Craver noted that organized labor today represents fewer than one out of every six American workers, down from more than one out of three in the mid-1950s. Meanwhile, despite the presence of a Democrat in the White House, the AFL-CIO has continued to suffer bitter legislative defeats, including the 1993 passage of the North American Free Trade Agreement.

Among other things, the AFL-CIO’s setbacks have been attributed to the contraction of many of the manufacturing industries that once were union strongholds. In addition, many unions were slow to make inroads among women and minority workers, who account for much of the growth in the labor force.

And critics fault the old-line leaders of the AFL-CIO with failing to make a compelling case to persuade American workers to support the labor movement.

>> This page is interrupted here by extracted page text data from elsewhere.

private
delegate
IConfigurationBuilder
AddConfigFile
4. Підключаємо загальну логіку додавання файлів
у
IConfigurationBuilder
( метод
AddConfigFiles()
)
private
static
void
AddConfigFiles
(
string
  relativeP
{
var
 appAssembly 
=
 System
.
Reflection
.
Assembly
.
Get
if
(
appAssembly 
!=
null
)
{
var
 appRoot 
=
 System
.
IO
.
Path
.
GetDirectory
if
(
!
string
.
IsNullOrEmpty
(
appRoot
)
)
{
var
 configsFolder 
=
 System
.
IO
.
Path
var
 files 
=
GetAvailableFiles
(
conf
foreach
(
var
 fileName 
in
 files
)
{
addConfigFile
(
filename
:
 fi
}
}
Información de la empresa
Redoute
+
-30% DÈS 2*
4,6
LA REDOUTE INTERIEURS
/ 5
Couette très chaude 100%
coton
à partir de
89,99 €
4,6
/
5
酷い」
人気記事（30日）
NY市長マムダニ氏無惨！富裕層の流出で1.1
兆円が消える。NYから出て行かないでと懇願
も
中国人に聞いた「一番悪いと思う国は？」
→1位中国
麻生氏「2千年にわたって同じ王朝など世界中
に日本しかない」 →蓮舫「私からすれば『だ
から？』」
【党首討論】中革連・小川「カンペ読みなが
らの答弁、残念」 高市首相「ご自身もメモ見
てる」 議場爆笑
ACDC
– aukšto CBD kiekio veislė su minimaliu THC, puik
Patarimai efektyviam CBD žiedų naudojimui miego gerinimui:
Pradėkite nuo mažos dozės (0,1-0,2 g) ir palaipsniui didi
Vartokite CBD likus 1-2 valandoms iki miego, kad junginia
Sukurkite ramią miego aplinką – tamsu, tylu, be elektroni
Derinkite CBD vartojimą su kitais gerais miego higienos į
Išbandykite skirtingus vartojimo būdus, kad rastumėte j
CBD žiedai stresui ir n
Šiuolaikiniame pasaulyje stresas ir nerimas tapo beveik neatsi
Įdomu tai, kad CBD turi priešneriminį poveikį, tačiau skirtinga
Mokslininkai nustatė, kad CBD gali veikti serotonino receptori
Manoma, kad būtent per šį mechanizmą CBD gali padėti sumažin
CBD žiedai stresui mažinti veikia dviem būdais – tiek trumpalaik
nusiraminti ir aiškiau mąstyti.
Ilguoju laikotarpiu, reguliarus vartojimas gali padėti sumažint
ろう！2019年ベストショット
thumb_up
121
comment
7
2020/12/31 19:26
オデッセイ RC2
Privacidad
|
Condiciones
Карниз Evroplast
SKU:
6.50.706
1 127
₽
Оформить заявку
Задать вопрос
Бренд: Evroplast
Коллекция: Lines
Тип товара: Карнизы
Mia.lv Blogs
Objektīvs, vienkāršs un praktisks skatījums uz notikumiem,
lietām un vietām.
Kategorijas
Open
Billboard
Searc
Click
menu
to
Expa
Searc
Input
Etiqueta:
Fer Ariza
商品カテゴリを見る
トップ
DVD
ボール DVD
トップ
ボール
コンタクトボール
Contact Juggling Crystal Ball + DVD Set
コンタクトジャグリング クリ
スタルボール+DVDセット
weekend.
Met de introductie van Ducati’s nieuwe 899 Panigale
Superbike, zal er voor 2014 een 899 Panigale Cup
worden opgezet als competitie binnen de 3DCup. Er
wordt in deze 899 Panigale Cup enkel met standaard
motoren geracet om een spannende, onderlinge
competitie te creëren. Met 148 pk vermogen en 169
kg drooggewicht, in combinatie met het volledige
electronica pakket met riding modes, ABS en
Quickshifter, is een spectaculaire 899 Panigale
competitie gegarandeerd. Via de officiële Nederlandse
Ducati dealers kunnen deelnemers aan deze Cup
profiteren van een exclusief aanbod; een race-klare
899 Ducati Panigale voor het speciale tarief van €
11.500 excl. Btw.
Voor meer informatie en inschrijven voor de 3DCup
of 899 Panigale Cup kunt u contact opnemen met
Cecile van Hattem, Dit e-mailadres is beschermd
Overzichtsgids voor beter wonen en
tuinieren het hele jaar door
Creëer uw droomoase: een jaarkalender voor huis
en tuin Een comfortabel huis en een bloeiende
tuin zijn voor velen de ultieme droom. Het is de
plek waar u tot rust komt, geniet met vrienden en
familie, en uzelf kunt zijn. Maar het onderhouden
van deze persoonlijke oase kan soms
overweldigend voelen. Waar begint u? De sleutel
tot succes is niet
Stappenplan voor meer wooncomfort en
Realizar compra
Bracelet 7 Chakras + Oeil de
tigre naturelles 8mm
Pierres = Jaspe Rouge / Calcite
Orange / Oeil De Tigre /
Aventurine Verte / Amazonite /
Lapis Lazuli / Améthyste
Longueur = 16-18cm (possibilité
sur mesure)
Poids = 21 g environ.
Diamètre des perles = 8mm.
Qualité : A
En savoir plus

Kirkland is only the second person to serve as president of the AFL-CIO, having succeeded George Meany 16 years ago. The professorial Kirkland was briefly challenged by two other union presidents before being elected to the first of his eight consecutive terms, but since then he has faced little public opposition from the leaders of the nation’s major unions until recently.

Advertisement

“There have been backstage rivalries . . . but there’s never been anything this out in the open in the AFL-CIO before,” said Thomas Geoghegan, a Chicago labor lawyer who has written extensively about the labor movement.

For a historic precedent, Geoghegan pointed back to the mid-1930s, when the Congress of Industrial Organizations broke away from the American Federation of Labor and formed a rival organization. The groups reunited in 1955, establishing the current AFL-CIO.

While some experts recently have discounted the chances of a successful challenge to the tradition-bound leadership of the AFL-CIO, the dissident group’s prospects are bolstered by the support of the presidents of the nation’s two biggest unions, AFSCME’s McEntee and Ron Carey of the International Brotherhood of Teamsters.

In all, the 11 unions represented in the dissident group have as many as 6.5 million workers, nearly half of the AFL-CIO’s membership. “When you have a base of 6.5 million people, that’s an awfully good start,” McEntee said in a telephone interview from his union’s headquarters in Washington.

The goal of the opposition group, McEntee said, is to “open up” the labor federation’s decision-making process beyond the circle of union leaders on the AFL-CIO’s 35-member executive council. He said he plans to seek the support of the roughly 50 union presidents in the federation who do not serve on the council.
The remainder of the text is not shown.